Salaire minimum: les syndicats genevois s’impatientent

Le Conseil d’Etat et le patronat tardent à faire appliquer la votation du 27 septembre et refusent d’augmenter les salaires dans l’agriculture. La CGAS hausse le ton

Le salaire minimum genevois, plébiscité par 58% des électeurs le 27 septembre dernier, entrera finalement en vigueur le 1er novembre. Un retard vivement regretté par la Communauté genevoise d’action syndicale (CGAS), qui accuse dans un communiqué de presse du 13 octobre Mauro Poggia et les associations patronales de rechigner à mettre en œuvre l’initiative. «L’Etat aurait déjà dû appliquer au 17 octobre le dispositif. Le retarder au 1er novembre constitue un cadeau de 7,8 millions de francs pour le patronat.»

Agriculteurs snobés

Le 12 octobre, lors d’une séance extraordinaire du Conseil de surveillance du marché de l'emploi (CSME), composée des partenaires sociaux et de l’Etat, les syndicats pensaient discuter de la création d’une task force interdépartementale afin de mettre en place des mesures d’accompagnement économiques pour certains secteurs, mais au lieu de cela, ils se sont vu proposer des solutions contredisant le texte de l’initiative. En effet, le CSME a suggéré, à la majorité, que les salaires minimums dans l’agriculture restent identiques à ceux inscrits dans les contrats-types de travail en vigueur. «Le Département en charge de l’emploi et les patrons refusent d’augmenter d’un centime les salaires dans l’agriculture, alors que ce sont les plus bas du canton avec 16,90 francs l’heure pour les ouvriers mensualisés, et ont même étendu sans aucune base légale cette dérogation à la floriculture», écrit, indignée, la faîtière syndicale.

Indexation niée

Autre sujet de discorde, le mécanisme d’indexation du salaire, interprété différemment par les trois parties. Les auteurs de l’initiative ont, en effet, anticipé la longueur de traitement parlementaire et prévu que le salaire minimum soit indexé chaque année, et ce dès le 1er janvier 2018, afin d’en profiter immédiatement. C’est ainsi que, pour 2020 et 2021, le salaire minimum horaire équivaut à 23,37 francs brut, respectant l’indexation de 1,6%.

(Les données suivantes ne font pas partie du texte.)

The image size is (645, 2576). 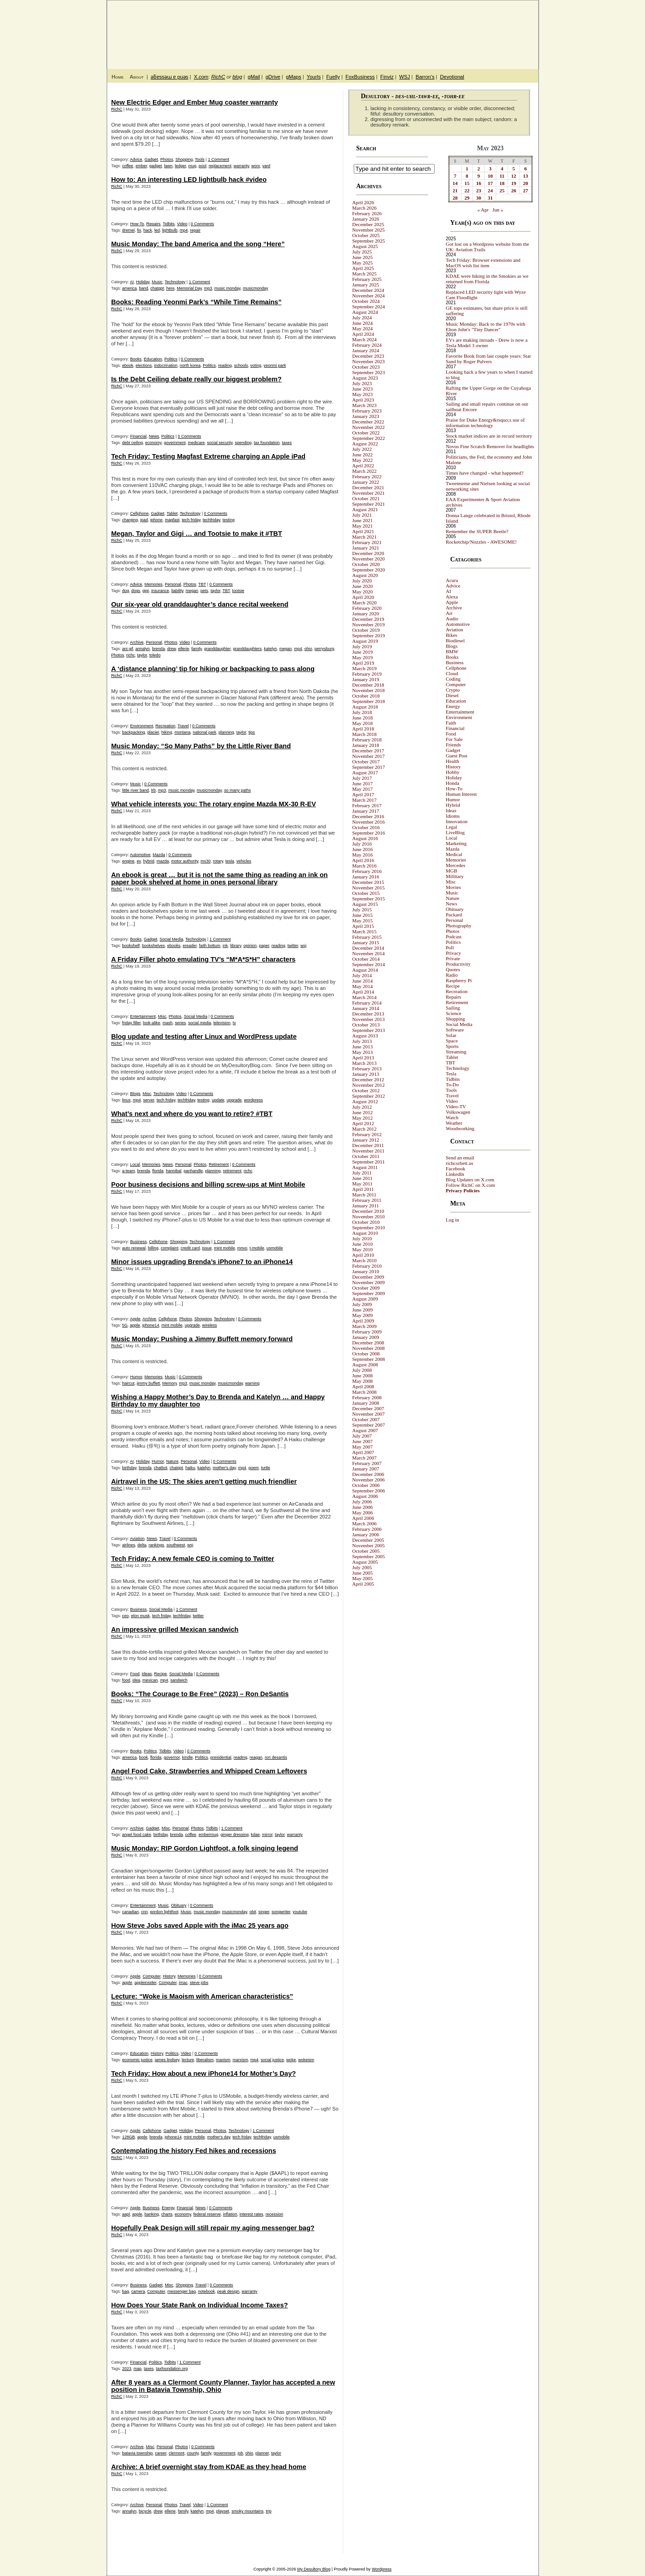 I want to click on June 2021, so click(x=362, y=520).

Les patrons et le gouvernement, eux, ne l’entendent pas de cette oreille. Les premiers estiment que l’indexation doit être fixée seulement au 1er janvier 2022, et le second pense que l’indexation depuis janvier 2018 est de 0,6%, imposant un salaire horaire de 23,14 francs au 1er janvier 2021...

Ce qui n’est pas du goût de la CGAS. «Calculé sur un équivalent de 42 heures par semaine, Mauro Poggia propose ainsi de raboter de 600 francs sur un an les salaires des personnes concernées, une économie de 18 millions pour le patronat», dénonce la CGAS.

Revendications

Partant, les syndicats exigent du Conseil d’Etat qu’il «reprenne en main ce dossier» et applique «strictement» le droit.

Pour ce faire, ils demandent que la loi soit promulguée sans tarder comme il doit le faire légalement, que les salaires de l’agriculture soient revalorisés «en respectant le texte et l’esprit de l’initiative», que le mécanisme d’indexation du salaire minimum soit appliqué dans l’observance du texte de l’initiative et de la volonté des initiants et, enfin, qu’une task force soit mise sur pied pour accompagner l’entrée en vigueur du salaire minimum dans les secteurs qui en ont besoin.

«Nous nous réservons la possibilité d’agir par voie de droit si nécessaire afin de faire appliquer le vote historique du 27 septembre 2020», préviennent les syndicats.